위와 같이 정의되는 역행렬을 구하는 방법은 여러가지가 있으나, 여기서는 elementary operation을 이용하여 구하는 방법만을 다룬다.
Augmented Matrix
Definition 2. Let $A \in M_{m \times n}(F)$ and $B \in M_{n \times p}(F)$. Then the augmented matrix $(A \vert B)$ is the $m \times (n + p)$ matrix $(A \,\, B)$.

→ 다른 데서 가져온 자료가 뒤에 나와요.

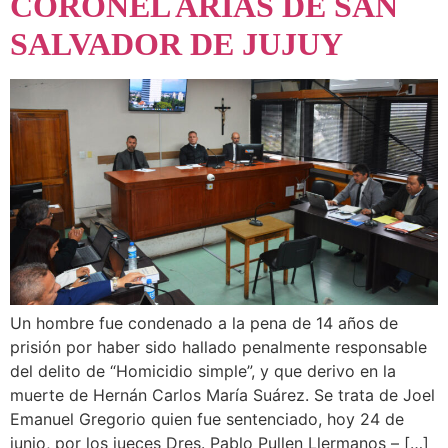
CORONEL ARIAS DE SAN
SALVADOR DE JUJUY
Un hombre fue condenado a la pena de 14 años de
prisión por haber sido hallado penalmente responsable
del delito de “Homicidio simple”, y que derivo en la
muerte de Hernán Carlos María Suárez. Se trata de Joel
Emanuel Gregorio quien fue sentenciado, hoy 24 de
junio, por los jueces Dres. Pablo Pullen Llermanos – […]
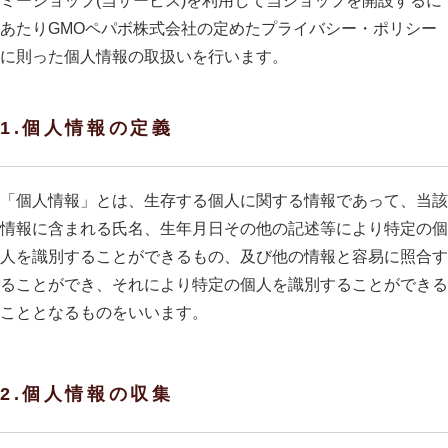
ミーショップ
(当サービス)を利用して当ショップを開設するに
あたりGMOペパボ株式会社の定めた
プライバシー・ポリシー
に則った個人情報の取扱いを行います。
1.個人情報の定義
「個人情報」とは、生存する個人に関する情報であって、当該
情報に含まれる氏名、生年月日その他の記述等により特定の個
人を識別することができるもの、及び他の情報と容易に照合す
ることができ、それにより特定の個人を識別することができる
こととなるものをいいます。
2.個人情報の収集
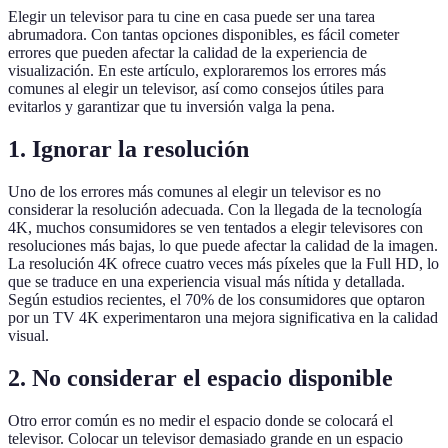
Elegir un televisor para tu cine en casa puede ser una tarea
abrumadora. Con tantas opciones disponibles, es fácil cometer
errores que pueden afectar la calidad de la experiencia de
visualización. En este artículo, exploraremos los errores más
comunes al elegir un televisor, así como consejos útiles para
evitarlos y garantizar que tu inversión valga la pena.
1. Ignorar la resolución
Uno de los errores más comunes al elegir un televisor es no
considerar la resolución adecuada. Con la llegada de la tecnología
4K, muchos consumidores se ven tentados a elegir televisores con
resoluciones más bajas, lo que puede afectar la calidad de la imagen.
La resolución 4K ofrece cuatro veces más píxeles que la Full HD, lo
que se traduce en una experiencia visual más nítida y detallada.
Según estudios recientes, el 70% de los consumidores que optaron
por un TV 4K experimentaron una mejora significativa en la calidad
visual.
2. No considerar el espacio disponible
Otro error común es no medir el espacio donde se colocará el
televisor. Colocar un televisor demasiado grande en un espacio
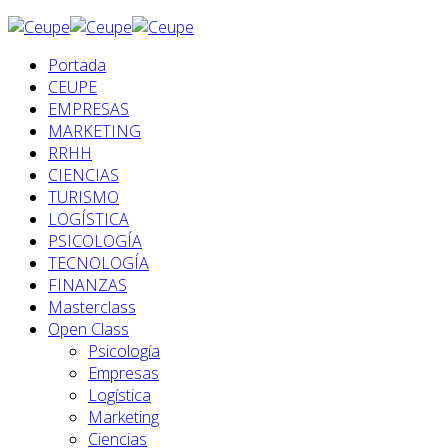
Portada
CEUPE
EMPRESAS
MARKETING
RRHH
CIENCIAS
TURISMO
LOGÍSTICA
PSICOLOGÍA
TECNOLOGÍA
FINANZAS
Masterclass
Open Class
Psicología
Empresas
Logística
Marketing
Ciencias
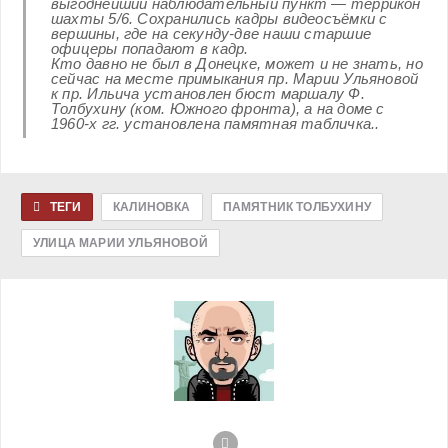
выгоднейший наблюдательный пункт — террикон
шахты 5/6. Сохранились кадры видеосъёмки с
вершины, где на секунду-две наши старшие
офицеры попадают в кадр.
Кто давно не был в Донецке, может и не знать, но
сейчас на месте примыкания пр. Марии Ульяновой
к пр. Ильича установлен бюст маршалу Ф.
Толбухину (ком. Южного фронта), а на доме с
1960-х гг. установлена памятная табличка..
ТЕГИ
КАЛИНОВКА
ПАМЯТНИК ТОЛБУХИНУ
УЛИЦА МАРИИ УЛЬЯНОВОЙ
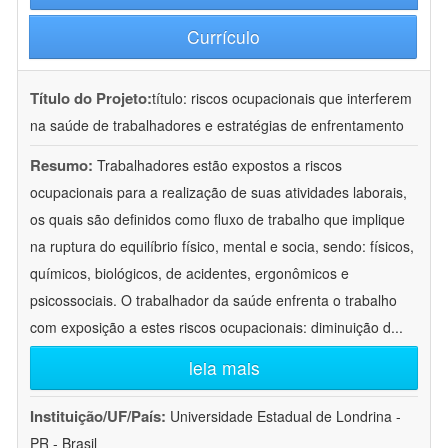
Currículo
Título do Projeto:
título: riscos ocupacionais que interferem
na saúde de trabalhadores e estratégias de enfrentamento
Resumo:
Trabalhadores estão expostos a riscos
ocupacionais para a realização de suas atividades laborais,
os quais são definidos como fluxo de trabalho que implique
na ruptura do equilíbrio físico, mental e socia, sendo: físicos,
químicos, biológicos, de acidentes, ergonômicos e
psicossociais. O trabalhador da saúde enfrenta o trabalho
com exposição a estes riscos ocupacionais: diminuição d
...
leia mais
Instituição/UF/País:
Universidade Estadual de Londrina -
PR - Brasil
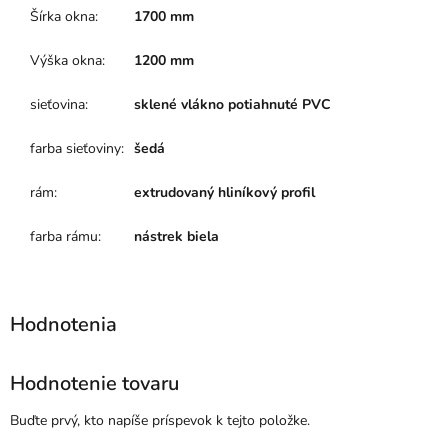
Šírka okna
:
1700 mm
Výška okna
:
1200 mm
sieťovina
:
sklené vlákno potiahnuté PVC
farba sieťoviny
:
šedá
rám
:
extrudovaný hliníkový profil
farba rámu
:
nástrek biela
Hodnotenie tovaru
Buďte prvý, kto napíše príspevok k tejto položke.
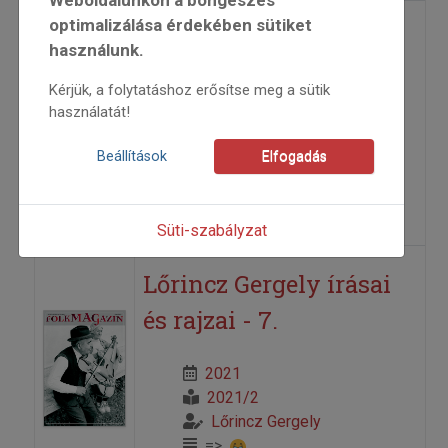
optimalizálása érdekében sütiket
Lőrincz Gergely írásai
használunk.
és rajzai - 6.
Kérjük, a folytatáshoz erősítse meg a sütik
használatát!
2021
2021/1
Beállítások
Elfogadás
Lőrincz Gergely
=>
Süti-szabályzat
Lőrincz Gergely írásai
és rajzai - 7.
2021
2021/2
Lőrincz Gergely
=>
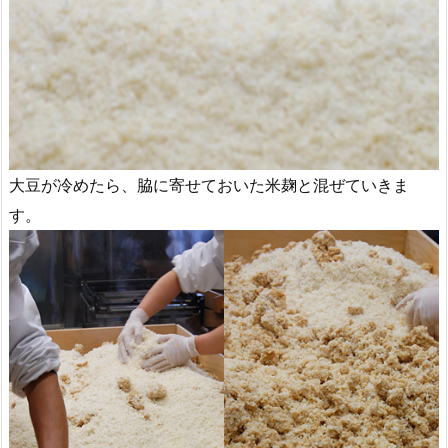
大豆が冷めたら、脇に寄せておいた米麹と混ぜていきま
す。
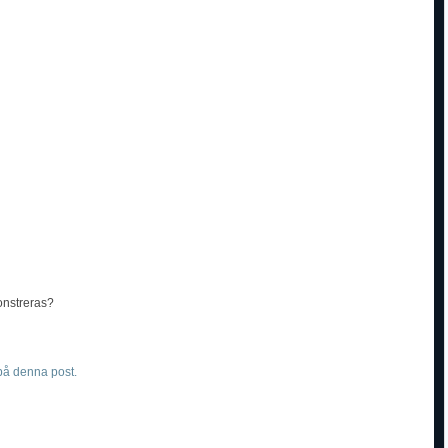
onstreras?
å denna post.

위와 같이 두 개의 행렬을 붙여서 만든 행렬을 augmented matrix, 첨가 행렬이라고 부른다. 역행렬을 구하고자 하는 행렬과 동일한 크기의 단위행렬로 만든 첨가 행렬을 elementary row operation만을 이용해 변환하면 역행렬을 구할 수 있다. 아래의 정리가 그것을 보장해준다.
Lemma
Lemma. Suppose that $A$ and $B$ are matrices having $n$ rows. Then $M(A \vert B) = (MA \vert MB), \forall M \in M_{m \times n}(F)$.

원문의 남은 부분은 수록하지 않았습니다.